I love the effect of dappled sunlight and this picture sums up the day for me. Looking at the image I can hear the wind rusling the leaves and feel the heat of the sun on my arms, see the blue sky and the big white clouds moving across. I love the pattern of the leaves that are silhouetted against the sky. I know that in years to come I will be able to look at this picture and remember taking it and remember the day.
I have been fascinated by shadows this summer, the most obvious ones have been of borders; walls, fences, hedges. When you first look at them they look sharp especially if the sun is very bright but if you look closely they are always slightly blurred. This has led to thoughts about borders, edges, rules, conventions. How many of these things in our lives have blurred edges, issues that at first seem black and white when examined closely are many shades of grey. Society creates rules and conventions to protect or make us conform, fit in. We create our own borders - our own personal space, our own rules to create a comfort zone where we can live comfortably. As a species, however, we have survived, become all powerful by breaking rules, crossing borders, stepping over the edge to see where it takes us. The trouble is once we have crossed the line we can not always get back, we loose our footing and are compelled to go forward, making away for others to follow, then we have to deal with what we have discovered and make more rules. There is a blurred line between calculated risk taking and foolhardiness. Without the risks we would not develop, the thing is to know where to stop - where to draw the line.

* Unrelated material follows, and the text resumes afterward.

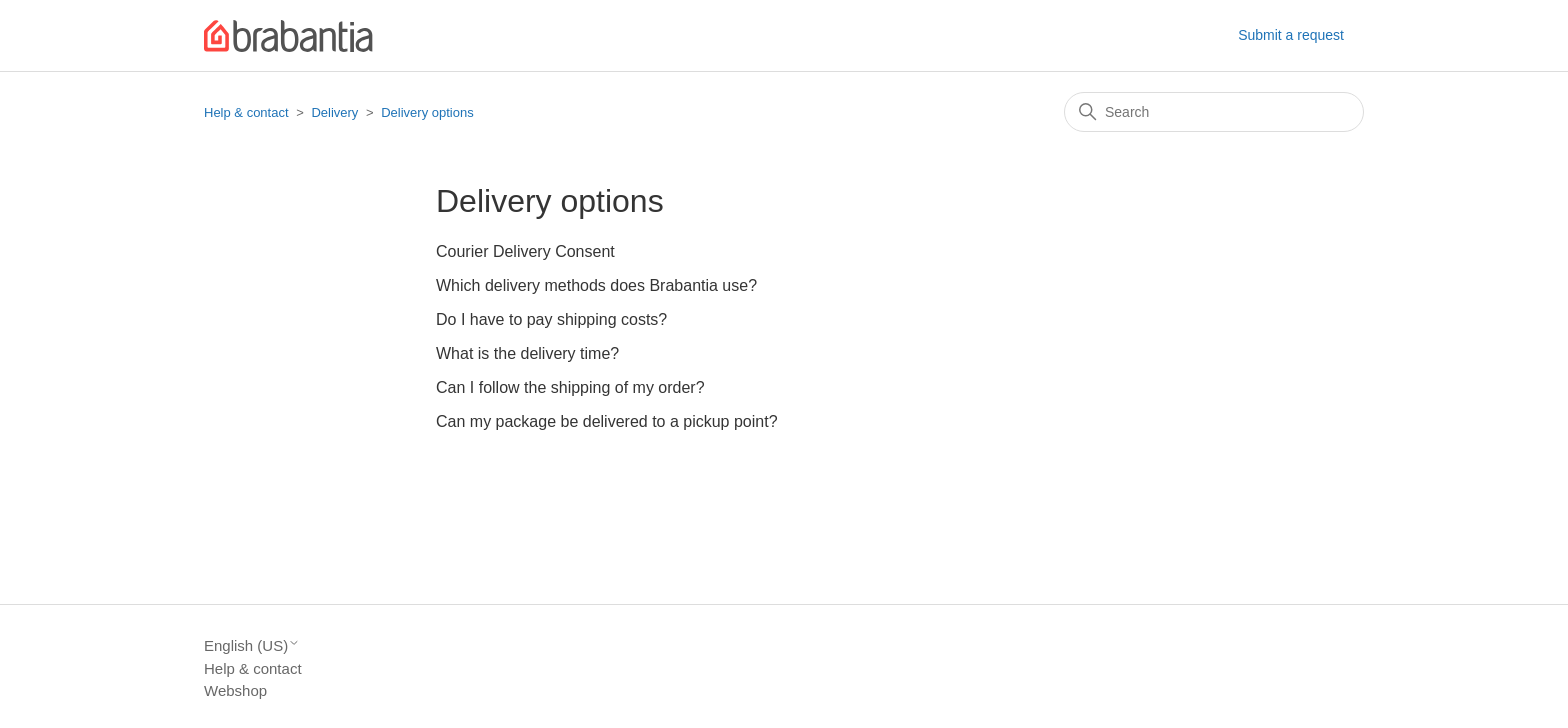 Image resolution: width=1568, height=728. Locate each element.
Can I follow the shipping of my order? (570, 387)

For individuals crossing borders or living by a different set of rules or conventions can lead to alienation, being an outsider. If you don't take risks and spend your time in your comfort zone stagnation can set in, you loose your 'get up and go'. You become an automaton following the rules, obeying commands - a golem? (the book is getting to me).

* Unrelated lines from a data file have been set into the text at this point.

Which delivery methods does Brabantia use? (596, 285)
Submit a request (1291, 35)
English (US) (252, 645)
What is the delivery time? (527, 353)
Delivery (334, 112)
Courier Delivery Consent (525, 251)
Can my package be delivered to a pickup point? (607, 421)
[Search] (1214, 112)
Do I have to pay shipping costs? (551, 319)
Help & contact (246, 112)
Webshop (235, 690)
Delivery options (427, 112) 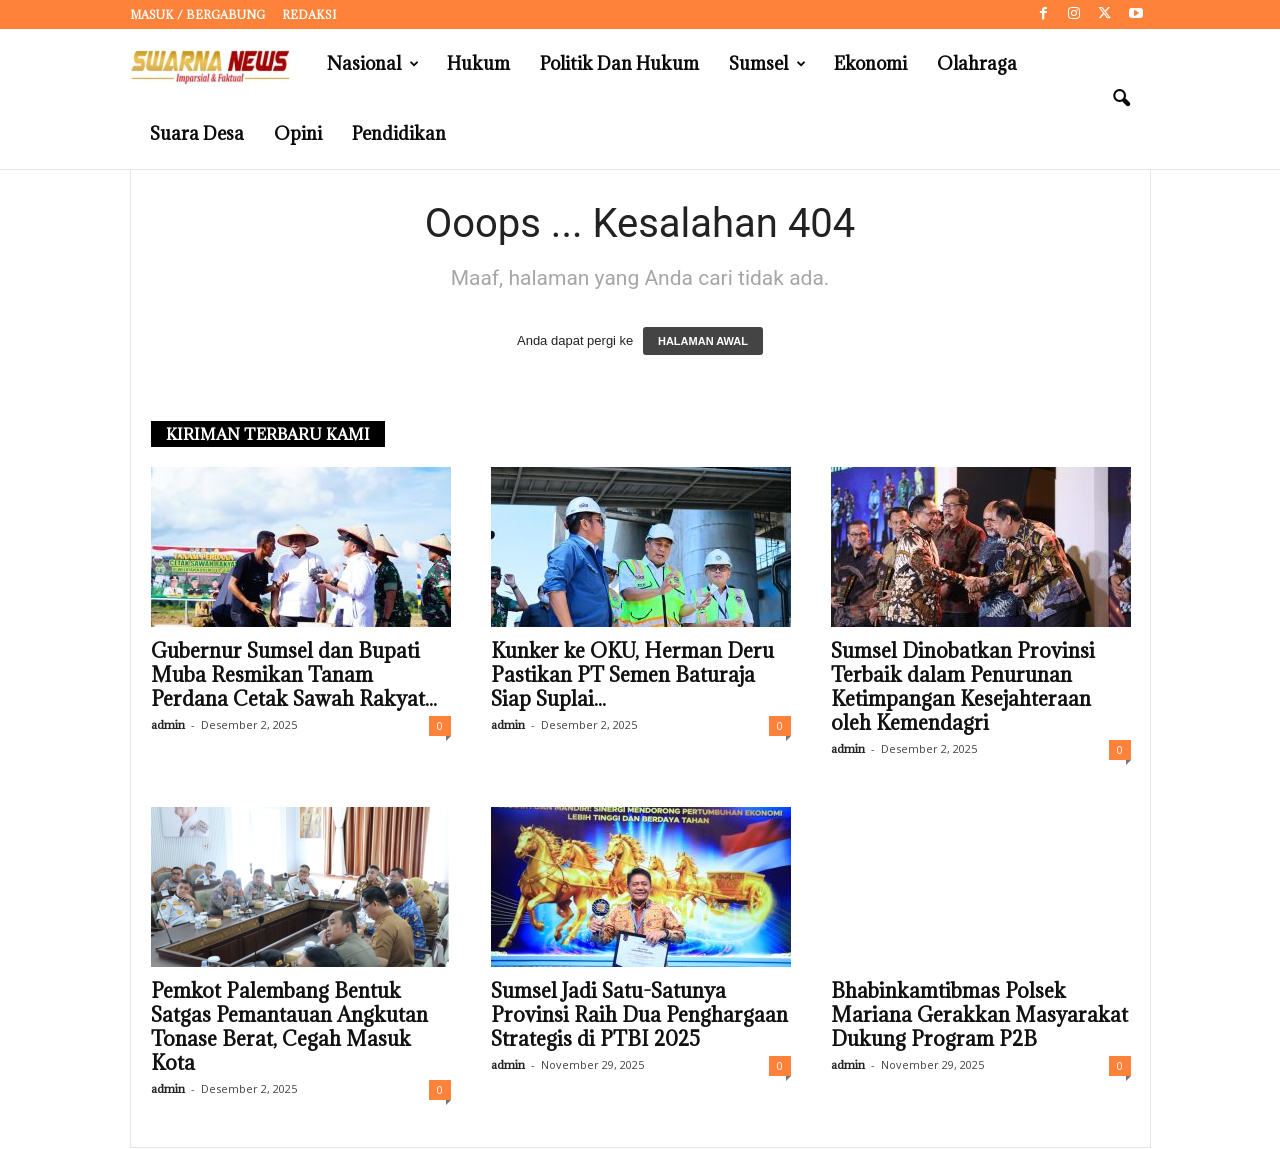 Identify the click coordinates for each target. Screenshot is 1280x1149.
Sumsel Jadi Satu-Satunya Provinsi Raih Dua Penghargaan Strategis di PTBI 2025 (639, 1016)
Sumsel (767, 64)
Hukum (478, 63)
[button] (1121, 99)
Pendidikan (399, 133)
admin (168, 725)
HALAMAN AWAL (703, 342)
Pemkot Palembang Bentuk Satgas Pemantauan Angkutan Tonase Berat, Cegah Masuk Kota (289, 1028)
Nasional (373, 64)
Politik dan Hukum (619, 63)
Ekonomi (870, 63)
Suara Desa (197, 133)
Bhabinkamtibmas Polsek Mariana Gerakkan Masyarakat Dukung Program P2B (979, 1016)
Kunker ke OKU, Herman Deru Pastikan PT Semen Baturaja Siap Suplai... (632, 676)
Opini (298, 133)
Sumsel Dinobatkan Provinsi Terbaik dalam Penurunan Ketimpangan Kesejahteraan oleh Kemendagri (963, 688)
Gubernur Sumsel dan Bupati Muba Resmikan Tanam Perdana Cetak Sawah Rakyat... (294, 676)
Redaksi (309, 14)
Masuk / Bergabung (197, 14)
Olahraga (977, 63)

The risks I take are calculated ones, my Dad used to say 'if in doubt don't'. I am usually in doubt so I don't but every now and again I need a bit of excitement in my life. I need to break out of my comfort zone and expose my weaknesses and strengths to myself, even if no one else knows I am doing it. Actually when I think about it, it is when my comfort zone is becoming uncomfortable, when there are intrusions that I break out - rebel is probably a better word. The adrenalin is flowing and I am less aware of the risks I am fighting to re-construct my comfort zone.
The riskiest thing I have done so far this year? Probably starting this blog.
Do you know the spell checker does not recognise blog!!